Image classification is one of the most common problem on Artificial Inteligence (AI).
It's how you'll teach a computer to classify if a certain image is a Dog, Cat, or any other things. But how does a computer see things?
Does the computer really recognize it like how humans see it?
To give you a glimpse on how a computer see images, i’ll give an example.
This is a picture of a cute dog.
We can see its ears, nose, mouth, color of its fur etc. When we input it to a computer, depending on how we preprocess it, computer only sees a bunch of numbers (0-255 for RGB colors).
When we, human, see a dog eye like this
Computer only sees it as bunch of 0 to 255 numbers after we preprocess the image.

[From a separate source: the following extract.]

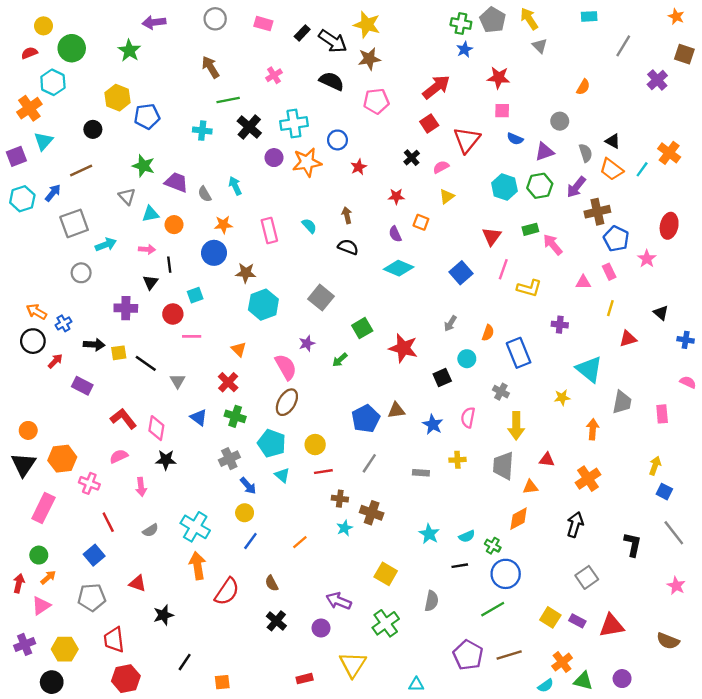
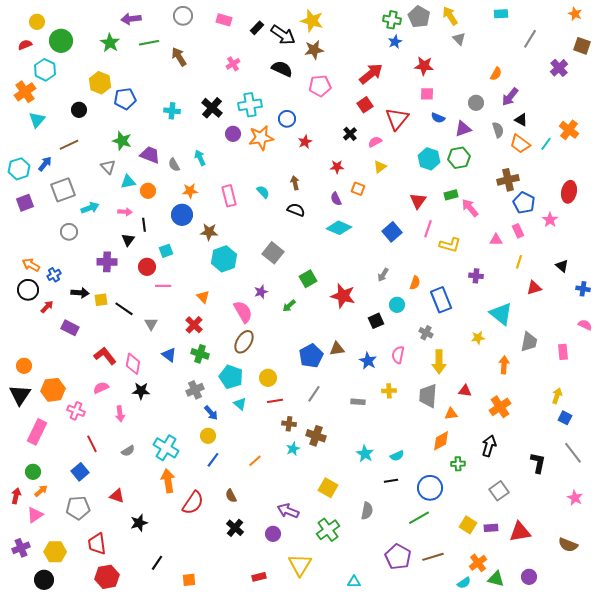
green line: (228, 100) -> (149, 43), moved
purple square: (16, 156) -> (25, 203), moved
purple arrow: (576, 187) -> (510, 97), moved
green cross: (493, 546) -> (458, 464), moved, turned -32
purple rectangle: (577, 621) -> (491, 528), turned -32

2,233,176,234,273,120,165,78,95,63,12,233...
Okay, computer sees numbers, but how can it classify if a given image is a dog or a cat? For that,we’ll teach the computer to run a Convolutional Neural Network.
CNN can solve this classification problem by looking at a ton of pictures of dogs and cats and their respective labels and find patterns among them.
I already mention preprocessing twice on this tutorial but haven't really explain what it is.
Well, it is a process of modifying an input, to produce an output that we can fed to another program or algorithm.
For example, we have a picture of a dog(418 x 500 pixels), then we have another image of a dog (300 x 350 pixels).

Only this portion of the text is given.